Еще больше, наверно, раздражило Алексея Максимовича упрямое стремление этих «рабоче-крестьянских» писателей отстаивать свое «рабоче-крестьянское» право писать плохо.

Но и это, я полагаю, было не главное.

Главным стимулом, толкнувшим его на столь активное вмешательство в эту дискуссию якобы о языке, было бешеное стремление не только Панферова, но и Серафимовича «Достичь славы и чина протопопа…». И даже, – если уж пользоваться этой фразеологией, – не протопопа, а – «архиерея от литературы». (Серафимович, кстати говоря, до возвращения Горького в СССР как раз и пребывал в чине именно вот такого «архиерея» и с возвращением «великого пролетарского писателя» на родину этот свой чин утратил.)

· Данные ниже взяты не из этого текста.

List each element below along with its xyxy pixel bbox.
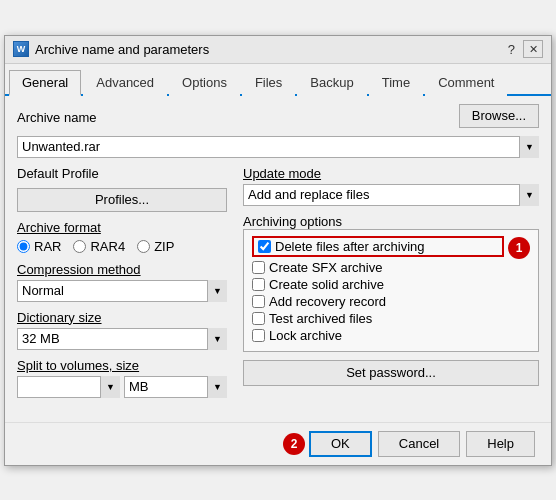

Возвращаясь в Советский Союз, как теперь говорят, на ПМЖ (постоянное место жительства), Горький надеялся, что его «дружба» со Сталиным даст ему возможность влиять на сталинскую политику, способствовать смягчению сурового сталинского режима. На первых порах в чем-то это ему даже удалось. Под его нажимом Сталин «трудоустроил» Каменева, вернул в большую политику – хоть и не в прежнем качестве – Бухарина. (Сделал его членом ЦК, редактором «Известий», поручил ему делать доклад на писательском съезде.)